"Adams, Douglas -- So Long and Thanks for All The Fish (4)" - читать интересную книгу автора (Adams Douglas)


Rob McKeena was a miserable bastard and he knew it because he'd
had a lot of people point it out to him over the years and he saw
no reason to disagree with them except the obvious one which was
that he liked disagreeing with people, particularly people he
disliked, which included, at the last count, everyone.
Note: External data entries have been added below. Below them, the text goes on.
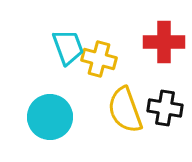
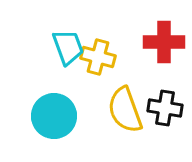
yellow cross: moved 1 px left, 2 px up
cyan circle: moved 4 px right, 1 px up
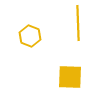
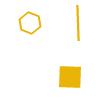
yellow hexagon: moved 13 px up
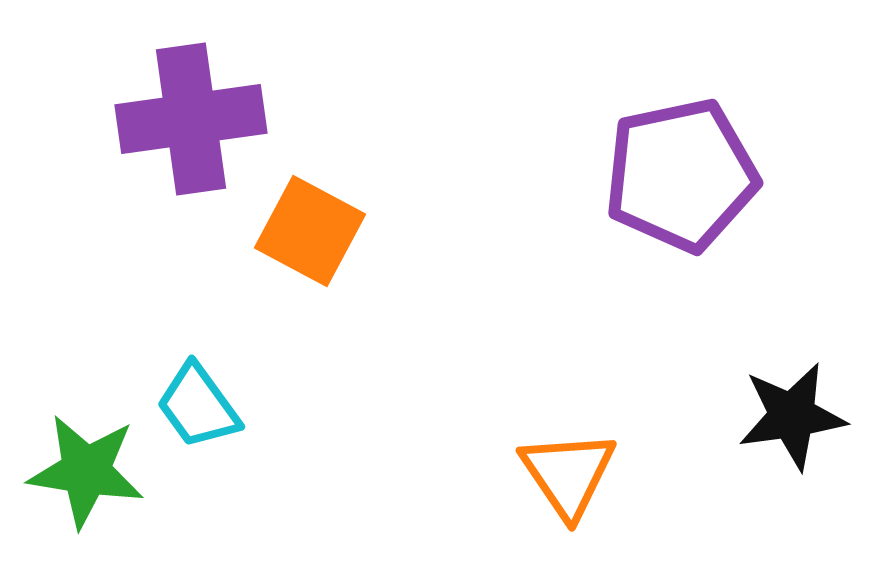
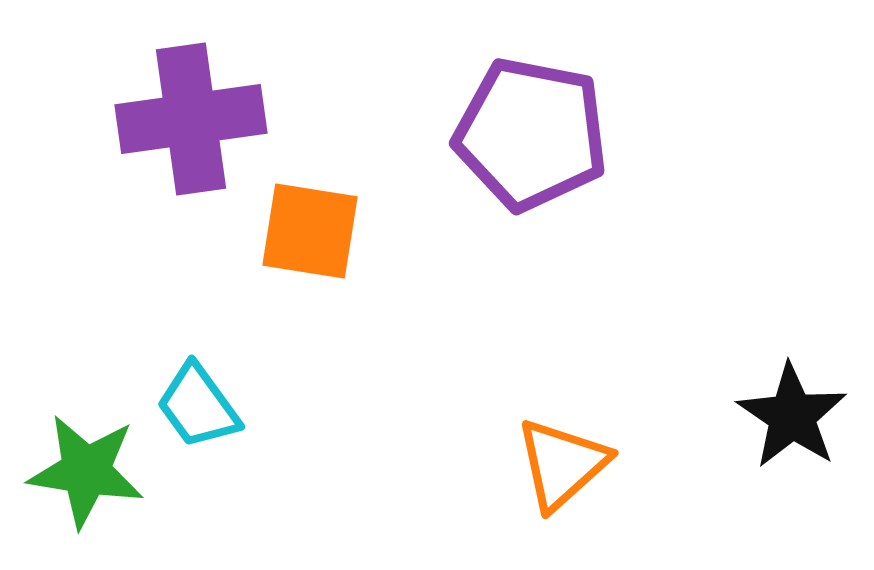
purple pentagon: moved 150 px left, 41 px up; rotated 23 degrees clockwise
orange square: rotated 19 degrees counterclockwise
black star: rotated 30 degrees counterclockwise
orange triangle: moved 6 px left, 10 px up; rotated 22 degrees clockwise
He heaved a sigh and shoved down a gear.

The hill was beginning to steepen and his lorry was heavy with
Danish thermostatic radiator controls.

It wasn't that he was naturally predisposed to be so surly, at
least he hoped not. It was just the rain which got him down,
always the rain.

It was raining now, just for a change.

It was a particular type of rain he particularly disliked,
particularly when he was driving. He had a number for it. It was
rain type 17.

He had read somewhere that the Eskimos had over two hundred
different words for snow, without which their conversation would
probably have got very monotonous. So they would distinguish
between thin snow and thick snow, light snow and heavy snow,
sludgy snow, brittle snow, snow that came in flurries, snow that
came in drifts, snow that came in on the bottom of your
neighbour's boots all over your nice clean igloo floor, the snows
of winter, the snows of spring, the snows you remember from your
childhood that were so much better than any of your modern snow,
fine snow, feathery snow, hill snow, valley snow, snow that falls
in the morning, snow that falls at night, snow that falls all of
a sudden just when you were going out fishing, and snow that
despite all your efforts to train them, the huskies have pissed
on.

Rob McKeena had two hundred and thirty-one different types of
rain entered in his little book, and he didn't like any of them.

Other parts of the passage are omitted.